Senators Perdue, Peters Introduce Bill to Enhance Cyber Security Coordination

Bill Helps State and Local Governments Combat Cyber Threats

WASHINGTON, D.C. – U.S. Senators David Perdue (R-GA) and Gary Peters (D-MI) today announced they have introduced bipartisan legislation to help state and local governments combat cyber threats by increasing coordination with the Department of Homeland Security (DHS). The State and Local Cyber Protection Act requires DHS’s National Cybersecurity and Communications Integration Center (NCCIC) to provide assistance and training for state, local, and tribal governments in preventing, preparing for, and responding to cyber threats.

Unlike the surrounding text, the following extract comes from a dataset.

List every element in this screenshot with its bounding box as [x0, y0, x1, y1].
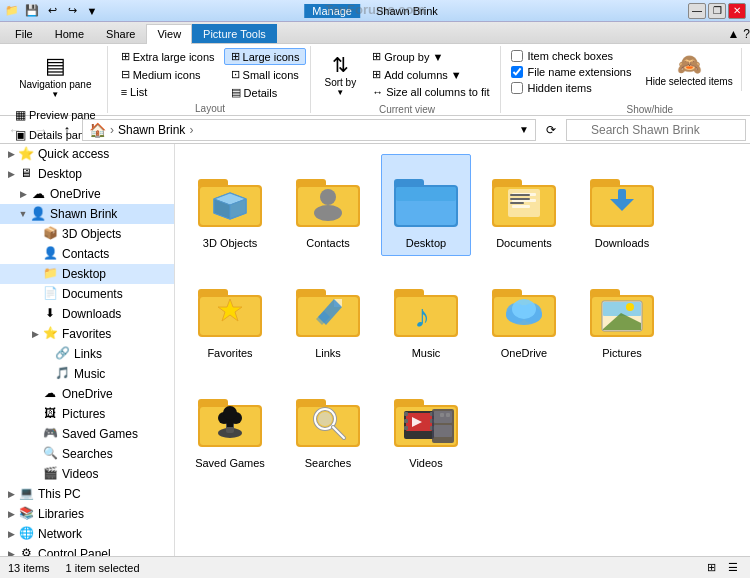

“In the face of ever-evolving attacks from our adversaries, we must strengthen our nation’s cyber defense capabilities which requires coordination across all levels of government,” said Senator Perdue, a member of the Armed Services Committee. “This is key to combating the asymmetric threats we face on a daily basis. I’m proud Georgia is on the front lines of training the next generation of cyber warriors, and I will continue working with Senator Peters and my colleagues to expand on cyber security innovation and improve communication.”

“Our nation is facing an ever-growing threat from increasingly sophisticated cyber-attacks, and we are only as strong as our weakest link,” said Senator Peters, a member of the Senate Armed Services and Homeland Security Committees. “State and local governments face unique cybersecurity threats that can endanger critical infrastructure, as well as residents’ sensitive personal and financial data. This bipartisan legislation will help ensure every level of government has the necessary tools to protect their networks and respond to cyber-attacks.”

According to the National Association of State Chief Information Officers (NASCIO), state governments have identified improving cybersecurity as a top information technology priority. However, state and local governments often lack the resources or technical expertise to defend their networks from cyber-attacks.

Analysis from the Brookings Institute found that state and local governments vary widely in their abilities to budget sufficient resources and field the technical expertise necessary to respond to increasingly sophisticated cyber-attacks.

“We applaud Senators Gary Peters and David Perdue for introducing the State and Local Cyber Protection Act of 2017,” said National Association of Counties Executive Director, Matthew Chase. “As county governments deploy modern technology to provide services to residents, it’s important that we have access to resources and expertise to address data breaches and cyber-attacks. Counties and states are also responsible for managing information that must be safeguarded for privacy and personal protection. The State and Local Cyber Protection Act helps to ensure that our nation’s counties can mitigate the risk of cyber threats.”

The State and Local Cyber Protection Act would require the NCCIC to provide state and local governments with:

  • Assistance, upon request, in identifying cyber vulnerabilities and appropriate security protections;
  • Tools, policies, procedures, and other materials related to information security, and to work with state and local officials to coordinate effective implementation of these resources;
  • Technical and operational assistance, upon request, to utilize technology in the analysis, continuous diagnosis and mitigation, and evaluation of cyber threats and responses;
  • Assistance to develop policies and procedures consistent with industry best practices and international standards, including cybersecurity frameworks developed by the National Institute of Standards and Technology;
  • Technical assistance and cybersecurity training, upon request, to state and local personnel and fusion center analysts; and
  • Privacy and civil liberties training as relates to cybersecurity, focusing on consistency with existing privacy laws and DHS policies, minimizing the retention and use of unnecessary information, and prompt removal of the personally identifiable information “unrelated” to a cyber threat.